[Page images and extracted text]
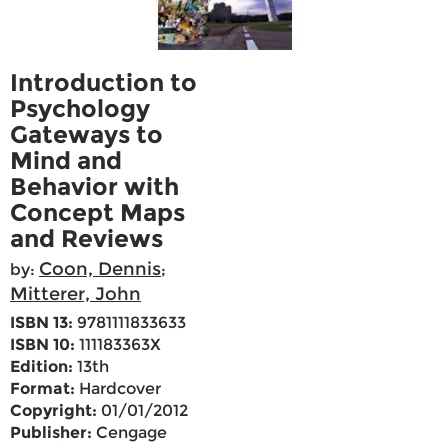
Introduction to
Psychology
Gateways to
Mind and
Behavior with
Concept Maps
and Reviews
Coon, Dennis
by:
;
Mitterer, John
ISBN 13:
9781111833633
ISBN 10:
111183363X
Edition:
13th
Format:
Hardcover
Copyright:
01/01/2012
Publisher:
Cengage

**TASK BRIEF**
Omitting all images, retype each line of the records precisely.

**ANSWER SECTION**
Introduction to
Psychology
Gateways to
Mind and
Behavior with
Concept Maps
and Reviews
Coon, Dennis
by:
;
Mitterer, John
ISBN 13:
9781111833633
ISBN 10:
111183363X
Edition:
13th
Format:
Hardcover
Copyright:
01/01/2012
Publisher:
Cengage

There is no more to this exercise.